### REQUIREMENT
Below are records. Copy every line with "address" in it.

[Dataset entries]
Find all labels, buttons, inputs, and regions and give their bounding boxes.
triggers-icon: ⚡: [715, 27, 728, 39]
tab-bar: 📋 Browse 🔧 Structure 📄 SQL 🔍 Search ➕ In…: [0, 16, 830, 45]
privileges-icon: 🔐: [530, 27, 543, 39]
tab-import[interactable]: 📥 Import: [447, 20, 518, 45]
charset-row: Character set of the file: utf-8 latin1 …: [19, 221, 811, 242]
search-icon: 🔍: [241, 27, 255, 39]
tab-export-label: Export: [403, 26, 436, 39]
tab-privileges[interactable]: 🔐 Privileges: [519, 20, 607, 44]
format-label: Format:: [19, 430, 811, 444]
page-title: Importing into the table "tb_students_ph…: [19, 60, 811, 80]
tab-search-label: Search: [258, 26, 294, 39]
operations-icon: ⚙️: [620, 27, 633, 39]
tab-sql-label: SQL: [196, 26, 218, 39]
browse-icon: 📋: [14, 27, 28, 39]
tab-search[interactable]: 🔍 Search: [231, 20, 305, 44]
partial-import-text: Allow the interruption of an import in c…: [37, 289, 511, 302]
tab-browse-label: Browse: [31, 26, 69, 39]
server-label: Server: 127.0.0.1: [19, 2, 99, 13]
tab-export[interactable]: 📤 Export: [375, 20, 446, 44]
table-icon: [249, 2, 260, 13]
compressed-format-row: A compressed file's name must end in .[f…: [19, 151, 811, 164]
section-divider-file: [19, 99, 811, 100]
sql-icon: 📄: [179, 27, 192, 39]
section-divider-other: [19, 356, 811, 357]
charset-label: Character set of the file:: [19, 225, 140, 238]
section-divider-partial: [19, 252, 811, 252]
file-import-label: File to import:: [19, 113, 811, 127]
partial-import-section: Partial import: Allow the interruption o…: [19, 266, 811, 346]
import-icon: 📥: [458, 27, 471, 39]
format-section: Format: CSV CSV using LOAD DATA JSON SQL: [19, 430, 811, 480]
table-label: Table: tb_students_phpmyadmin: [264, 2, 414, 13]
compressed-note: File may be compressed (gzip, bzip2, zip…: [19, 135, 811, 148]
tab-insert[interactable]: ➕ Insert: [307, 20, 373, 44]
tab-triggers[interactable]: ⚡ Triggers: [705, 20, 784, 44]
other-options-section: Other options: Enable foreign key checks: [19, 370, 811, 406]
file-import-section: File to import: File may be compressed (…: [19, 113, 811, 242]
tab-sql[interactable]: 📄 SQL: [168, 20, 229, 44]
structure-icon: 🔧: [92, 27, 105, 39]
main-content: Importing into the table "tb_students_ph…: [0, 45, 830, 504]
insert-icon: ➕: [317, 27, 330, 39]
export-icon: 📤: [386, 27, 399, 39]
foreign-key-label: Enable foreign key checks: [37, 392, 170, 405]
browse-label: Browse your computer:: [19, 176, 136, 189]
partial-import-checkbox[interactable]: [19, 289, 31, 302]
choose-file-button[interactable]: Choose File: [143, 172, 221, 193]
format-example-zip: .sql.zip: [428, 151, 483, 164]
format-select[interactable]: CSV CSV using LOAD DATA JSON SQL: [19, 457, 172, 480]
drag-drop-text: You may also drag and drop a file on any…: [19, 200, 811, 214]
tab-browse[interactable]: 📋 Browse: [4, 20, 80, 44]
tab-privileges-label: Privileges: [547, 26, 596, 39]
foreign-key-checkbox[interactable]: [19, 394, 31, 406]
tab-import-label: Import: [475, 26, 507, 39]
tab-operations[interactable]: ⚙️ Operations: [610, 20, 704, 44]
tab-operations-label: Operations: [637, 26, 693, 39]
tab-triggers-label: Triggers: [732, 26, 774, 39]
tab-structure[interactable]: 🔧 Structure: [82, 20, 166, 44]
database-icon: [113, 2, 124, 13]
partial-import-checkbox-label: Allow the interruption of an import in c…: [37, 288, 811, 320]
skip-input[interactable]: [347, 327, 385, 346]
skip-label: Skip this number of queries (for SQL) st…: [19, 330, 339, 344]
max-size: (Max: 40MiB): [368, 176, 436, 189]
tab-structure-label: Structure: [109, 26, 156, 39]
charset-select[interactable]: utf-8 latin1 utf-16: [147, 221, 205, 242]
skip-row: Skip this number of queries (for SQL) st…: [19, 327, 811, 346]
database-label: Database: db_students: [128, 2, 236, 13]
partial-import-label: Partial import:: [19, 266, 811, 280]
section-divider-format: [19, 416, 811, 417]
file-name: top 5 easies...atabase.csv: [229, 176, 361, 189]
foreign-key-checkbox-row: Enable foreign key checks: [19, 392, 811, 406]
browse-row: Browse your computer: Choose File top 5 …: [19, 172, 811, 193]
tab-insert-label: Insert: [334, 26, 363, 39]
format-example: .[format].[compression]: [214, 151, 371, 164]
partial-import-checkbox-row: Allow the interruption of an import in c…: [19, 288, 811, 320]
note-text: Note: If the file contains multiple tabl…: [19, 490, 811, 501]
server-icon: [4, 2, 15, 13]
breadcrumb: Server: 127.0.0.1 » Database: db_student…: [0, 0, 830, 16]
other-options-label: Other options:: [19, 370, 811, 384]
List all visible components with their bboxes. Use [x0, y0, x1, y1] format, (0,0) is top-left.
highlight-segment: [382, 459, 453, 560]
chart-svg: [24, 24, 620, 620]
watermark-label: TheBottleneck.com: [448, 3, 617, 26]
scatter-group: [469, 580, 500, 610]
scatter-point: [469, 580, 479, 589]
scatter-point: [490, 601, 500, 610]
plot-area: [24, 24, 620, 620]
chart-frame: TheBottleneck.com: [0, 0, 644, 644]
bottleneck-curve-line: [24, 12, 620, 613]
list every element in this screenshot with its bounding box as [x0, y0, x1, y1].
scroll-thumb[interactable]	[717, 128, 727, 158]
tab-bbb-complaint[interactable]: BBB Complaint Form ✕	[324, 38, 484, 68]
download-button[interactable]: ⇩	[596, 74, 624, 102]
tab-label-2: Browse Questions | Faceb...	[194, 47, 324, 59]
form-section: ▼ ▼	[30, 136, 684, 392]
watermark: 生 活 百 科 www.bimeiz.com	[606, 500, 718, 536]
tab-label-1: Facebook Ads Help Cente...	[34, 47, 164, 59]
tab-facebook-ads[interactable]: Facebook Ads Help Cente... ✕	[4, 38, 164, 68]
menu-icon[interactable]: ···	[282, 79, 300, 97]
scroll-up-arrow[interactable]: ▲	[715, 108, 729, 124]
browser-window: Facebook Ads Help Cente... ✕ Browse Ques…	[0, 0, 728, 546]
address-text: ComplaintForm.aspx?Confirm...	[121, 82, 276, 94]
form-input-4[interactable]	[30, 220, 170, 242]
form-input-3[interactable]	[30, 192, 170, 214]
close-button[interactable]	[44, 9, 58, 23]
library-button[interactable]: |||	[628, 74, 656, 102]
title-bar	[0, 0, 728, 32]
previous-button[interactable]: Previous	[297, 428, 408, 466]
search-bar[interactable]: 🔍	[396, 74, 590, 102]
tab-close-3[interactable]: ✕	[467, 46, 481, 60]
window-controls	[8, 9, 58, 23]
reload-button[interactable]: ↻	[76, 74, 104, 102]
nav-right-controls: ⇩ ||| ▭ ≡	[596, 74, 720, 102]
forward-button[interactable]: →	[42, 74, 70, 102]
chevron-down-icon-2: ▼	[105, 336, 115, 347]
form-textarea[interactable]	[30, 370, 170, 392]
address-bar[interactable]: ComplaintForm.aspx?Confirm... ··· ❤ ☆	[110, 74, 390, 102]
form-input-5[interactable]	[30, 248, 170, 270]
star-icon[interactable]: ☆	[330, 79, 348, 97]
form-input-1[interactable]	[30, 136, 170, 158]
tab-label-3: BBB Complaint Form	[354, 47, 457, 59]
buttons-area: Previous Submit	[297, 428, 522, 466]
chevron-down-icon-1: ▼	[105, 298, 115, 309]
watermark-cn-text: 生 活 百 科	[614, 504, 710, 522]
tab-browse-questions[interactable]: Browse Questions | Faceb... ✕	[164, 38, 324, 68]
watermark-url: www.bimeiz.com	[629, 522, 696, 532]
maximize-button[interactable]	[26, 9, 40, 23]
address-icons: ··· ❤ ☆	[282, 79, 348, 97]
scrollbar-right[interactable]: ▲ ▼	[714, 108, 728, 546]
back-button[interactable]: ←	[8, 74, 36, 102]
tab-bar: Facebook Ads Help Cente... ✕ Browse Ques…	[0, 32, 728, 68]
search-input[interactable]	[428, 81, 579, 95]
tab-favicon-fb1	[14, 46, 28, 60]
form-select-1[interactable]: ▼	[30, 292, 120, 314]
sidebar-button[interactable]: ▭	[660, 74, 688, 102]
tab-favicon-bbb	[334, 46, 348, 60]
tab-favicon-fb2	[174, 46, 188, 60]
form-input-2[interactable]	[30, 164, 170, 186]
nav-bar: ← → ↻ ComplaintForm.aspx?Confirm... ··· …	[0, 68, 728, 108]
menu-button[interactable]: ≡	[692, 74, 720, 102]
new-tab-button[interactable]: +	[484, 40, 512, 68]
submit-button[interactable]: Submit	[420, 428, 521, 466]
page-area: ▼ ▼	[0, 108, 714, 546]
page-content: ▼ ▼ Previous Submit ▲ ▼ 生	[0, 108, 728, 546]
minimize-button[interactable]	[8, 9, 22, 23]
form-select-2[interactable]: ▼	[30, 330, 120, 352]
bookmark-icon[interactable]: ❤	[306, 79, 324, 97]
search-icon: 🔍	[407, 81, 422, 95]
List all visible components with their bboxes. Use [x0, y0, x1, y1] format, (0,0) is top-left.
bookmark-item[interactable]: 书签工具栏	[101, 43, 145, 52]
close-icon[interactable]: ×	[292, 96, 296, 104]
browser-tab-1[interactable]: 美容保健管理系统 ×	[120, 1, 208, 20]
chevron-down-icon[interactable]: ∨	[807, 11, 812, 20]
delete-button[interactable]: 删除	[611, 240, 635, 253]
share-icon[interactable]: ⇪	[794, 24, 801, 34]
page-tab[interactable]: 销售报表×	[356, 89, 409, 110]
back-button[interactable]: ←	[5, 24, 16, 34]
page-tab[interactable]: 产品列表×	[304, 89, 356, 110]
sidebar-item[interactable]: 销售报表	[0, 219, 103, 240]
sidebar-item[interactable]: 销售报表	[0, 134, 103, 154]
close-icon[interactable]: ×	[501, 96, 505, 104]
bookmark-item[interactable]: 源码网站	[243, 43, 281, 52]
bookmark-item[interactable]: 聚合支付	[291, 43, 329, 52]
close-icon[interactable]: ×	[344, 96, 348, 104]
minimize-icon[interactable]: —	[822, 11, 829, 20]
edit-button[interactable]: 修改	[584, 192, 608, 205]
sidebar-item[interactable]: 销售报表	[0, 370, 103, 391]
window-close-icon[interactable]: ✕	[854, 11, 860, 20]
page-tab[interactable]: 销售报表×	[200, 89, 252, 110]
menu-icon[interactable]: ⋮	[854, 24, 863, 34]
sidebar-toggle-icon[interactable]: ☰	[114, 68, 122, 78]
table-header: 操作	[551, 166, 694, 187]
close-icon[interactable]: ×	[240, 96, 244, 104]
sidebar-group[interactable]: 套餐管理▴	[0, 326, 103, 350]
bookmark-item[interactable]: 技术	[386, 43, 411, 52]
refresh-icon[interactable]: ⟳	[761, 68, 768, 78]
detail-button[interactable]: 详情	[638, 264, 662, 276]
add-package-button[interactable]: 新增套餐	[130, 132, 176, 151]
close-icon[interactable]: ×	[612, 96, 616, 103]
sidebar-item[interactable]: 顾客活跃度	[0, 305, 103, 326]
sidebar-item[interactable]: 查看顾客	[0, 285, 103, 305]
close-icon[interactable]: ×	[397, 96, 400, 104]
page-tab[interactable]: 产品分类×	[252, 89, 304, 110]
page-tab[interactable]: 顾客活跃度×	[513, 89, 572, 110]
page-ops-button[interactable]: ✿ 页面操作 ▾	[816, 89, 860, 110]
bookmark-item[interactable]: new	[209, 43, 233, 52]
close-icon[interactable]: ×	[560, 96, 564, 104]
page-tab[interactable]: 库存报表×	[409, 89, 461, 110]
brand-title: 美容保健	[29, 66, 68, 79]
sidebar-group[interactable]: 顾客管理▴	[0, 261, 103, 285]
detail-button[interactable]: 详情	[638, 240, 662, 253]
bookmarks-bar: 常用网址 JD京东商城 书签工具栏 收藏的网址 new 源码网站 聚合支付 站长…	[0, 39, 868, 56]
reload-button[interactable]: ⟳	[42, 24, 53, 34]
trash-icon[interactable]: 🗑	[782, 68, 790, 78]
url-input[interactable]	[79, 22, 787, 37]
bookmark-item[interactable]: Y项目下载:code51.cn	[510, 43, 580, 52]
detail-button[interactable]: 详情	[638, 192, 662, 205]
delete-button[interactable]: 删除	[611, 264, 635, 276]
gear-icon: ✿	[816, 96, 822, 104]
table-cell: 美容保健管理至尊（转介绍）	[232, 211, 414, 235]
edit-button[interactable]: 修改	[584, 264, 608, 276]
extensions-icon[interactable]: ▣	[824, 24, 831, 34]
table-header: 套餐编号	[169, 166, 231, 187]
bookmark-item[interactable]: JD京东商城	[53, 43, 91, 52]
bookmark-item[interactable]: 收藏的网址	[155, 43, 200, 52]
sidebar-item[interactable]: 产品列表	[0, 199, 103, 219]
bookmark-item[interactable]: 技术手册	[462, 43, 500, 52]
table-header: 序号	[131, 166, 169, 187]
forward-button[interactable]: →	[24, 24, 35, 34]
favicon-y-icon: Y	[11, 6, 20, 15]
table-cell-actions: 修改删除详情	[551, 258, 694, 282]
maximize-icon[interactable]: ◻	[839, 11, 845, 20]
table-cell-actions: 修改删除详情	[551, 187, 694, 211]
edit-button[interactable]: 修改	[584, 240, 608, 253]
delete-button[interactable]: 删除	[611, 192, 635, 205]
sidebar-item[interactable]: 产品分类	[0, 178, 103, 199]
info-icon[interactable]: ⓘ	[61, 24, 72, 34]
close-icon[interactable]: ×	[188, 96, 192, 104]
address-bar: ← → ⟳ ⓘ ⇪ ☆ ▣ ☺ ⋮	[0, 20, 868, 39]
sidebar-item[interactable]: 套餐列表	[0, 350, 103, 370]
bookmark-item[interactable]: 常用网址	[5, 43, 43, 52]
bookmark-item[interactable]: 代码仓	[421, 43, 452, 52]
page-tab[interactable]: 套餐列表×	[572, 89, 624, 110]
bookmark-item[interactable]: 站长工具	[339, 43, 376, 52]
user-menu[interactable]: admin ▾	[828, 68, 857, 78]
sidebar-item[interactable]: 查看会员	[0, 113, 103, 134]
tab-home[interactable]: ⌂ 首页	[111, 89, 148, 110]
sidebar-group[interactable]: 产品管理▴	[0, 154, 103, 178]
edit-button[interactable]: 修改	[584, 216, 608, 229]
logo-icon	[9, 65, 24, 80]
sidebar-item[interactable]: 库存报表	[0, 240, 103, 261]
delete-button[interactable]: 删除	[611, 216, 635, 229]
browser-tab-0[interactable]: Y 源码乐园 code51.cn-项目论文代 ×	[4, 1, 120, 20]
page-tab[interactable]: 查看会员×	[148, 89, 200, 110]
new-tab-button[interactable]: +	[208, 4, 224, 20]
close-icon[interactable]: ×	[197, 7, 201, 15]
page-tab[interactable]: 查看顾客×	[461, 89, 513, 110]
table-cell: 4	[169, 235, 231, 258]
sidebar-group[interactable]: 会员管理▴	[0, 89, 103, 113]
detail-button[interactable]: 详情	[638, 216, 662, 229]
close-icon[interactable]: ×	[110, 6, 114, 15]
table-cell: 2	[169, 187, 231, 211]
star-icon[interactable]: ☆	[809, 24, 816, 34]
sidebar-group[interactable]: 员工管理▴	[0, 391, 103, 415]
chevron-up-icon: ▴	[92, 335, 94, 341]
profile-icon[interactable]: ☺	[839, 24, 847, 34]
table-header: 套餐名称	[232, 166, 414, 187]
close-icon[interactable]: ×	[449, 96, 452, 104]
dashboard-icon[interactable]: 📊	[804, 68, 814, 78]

### TASK SOLUTION
address-text: ComplaintForm.aspx?Confirm...	[121, 82, 276, 94]
address-bar[interactable]: ComplaintForm.aspx?Confirm... ··· ❤ ☆	[110, 74, 390, 102]
address-icons: ··· ❤ ☆	[282, 79, 348, 97]
address-bar: ← → ⟳ ⓘ ⇪ ☆ ▣ ☺ ⋮	[0, 20, 868, 39]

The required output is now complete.